Association of perioperative glucose profiles assessed by continuous glucose monitoring (CGM) with prognosis in Chinese patients with non-ST-elevation acute coronary syndrome: a cohort study protocol.

机构信息

Department of Endocrinology, Centre for Leading Medicine and Advanced Technologies of IHM, The First Affiliated Hospital of USTC, Division of Life Sciences and Medicine, University of Science and Technology of China, Hefei, Anhui, 230001, China, University of Science and Technology of China, Hefei, Anhui, China.

Department of Cardiology, The First Affiliated Hospital of USTC, Division of Life Science and Medicine, University of Science and Technology of China, Hefei, Anhui, China.

出版信息

BMJ Open. 2024 Jun 12;14(6):e079666. doi: 10.1136/bmjopen-2023-079666.

Abstract

INTRODUCTION

Non-ST-elevation acute coronary syndrome (NSTE-ACS) remains a significant clinical concern, accounting for over 70% of acute coronary syndrome cases.
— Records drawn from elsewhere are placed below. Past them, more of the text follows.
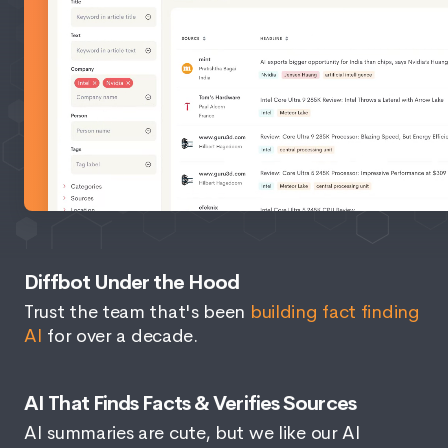
Diffbot Under the Hood
Trust the team that's been
building fact finding
AI
for over a decade.
AI That Finds Facts & Verifies Sources
AI summaries are cute, but we like our AI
One well-established risk factor for NSTE-ACS is abnormal glucose metabolism, which is associated with a poor prognosis postpercutaneous coronary intervention. Effective monitoring of blood glucose is crucial in diabetes care, as it helps identify glucose metabolic imbalances, thereby guiding therapeutic strategies and assessing treatment efficacy. Continuous glucose monitoring (CGM) provides comprehensive glucose profiles. Therefore, the study aims to use CGM to track perioperative glucose variations in NSTE-ACS patients and to determine its prognostic implications.

METHODS AND ANALYSIS

This is a multicentre, prospective observational study in a sample of patients (aged >18 years) with NSTE-ACS. A total of 1200 eligible patients will be recruited within 1 year at 6 sites in China. The primary composite endpoint will be determined as major adverse cardiovascular events (MACE) at 3 years. MACE includes all-cause mortality, non-fatal myocardial infarction, non-fatal stroke and target vessel revascularisation. Employing the CGM system, glucose levels will be continuously monitored throughout the perioperative phase. Prespecified cardiovascular analyses included analyses of the components of this composite and outcomes according to CGM-derived glucometrics at baseline.

ETHICS AND DISSEMINATION

This study has received approval from the Medical Research Ethics Committee of The First Affiliated Hospital of the University of Science and Technology of China (No. 2022KY357) and will adhere to the moral, ethical and scientific principles outlined in the Declaration of Helsinki. All participants will provide written informed consent prior to any study-related procedures. Findings from the study will be shared at conferences and published in peer-reviewed scientific journals.

TRIAL REGISTRATION NUMBER

ChiCT2300069663.

摘要

简介

非 ST 段抬高型急性冠状动脉综合征(NSTE-ACS)仍然是一个重大的临床关注点,占急性冠状动脉综合征病例的 70%以上。NSTE-ACS 的一个公认的危险因素是异常的葡萄糖代谢,这与经皮冠状动脉介入治疗后的不良预后相关。在糖尿病护理中,有效监测血糖至关重要,因为它有助于识别葡萄糖代谢失衡,从而指导治疗策略并评估治疗效果。连续血糖监测(CGM)提供全面的血糖谱。因此,本研究旨在使用 CGM 跟踪 NSTE-ACS 患者围手术期的血糖变化,并确定其预后意义。

方法和分析

这是一项在中国 6 个地点进行的多中心、前瞻性观察性研究,纳入了年龄>18 岁的 NSTE-ACS 患者样本。在 1 年内将招募 1200 名符合条件的患者。主要复合终点将在 3 年内确定为主要不良心血管事件(MACE)。MACE 包括全因死亡率、非致死性心肌梗死、非致死性卒中和靶血管血运重建。使用 CGM 系统,将在围手术期全程连续监测血糖水平。预设的心血管分析包括根据基线时 CGM 衍生的血糖指标对该复合终点的组成部分和结果进行分析。

伦理和传播

本研究已获得中国科学技术大学第一附属医院医学研究伦理委员会的批准(编号:2022KY357),并将遵守《赫尔辛基宣言》中概述的道德、伦理和科学原则。所有参与者在进行任何研究相关程序前都将提供书面知情同意书。研究结果将在会议上分享,并发表在同行评议的科学期刊上。

临床试验注册号

ChiCT2300069663。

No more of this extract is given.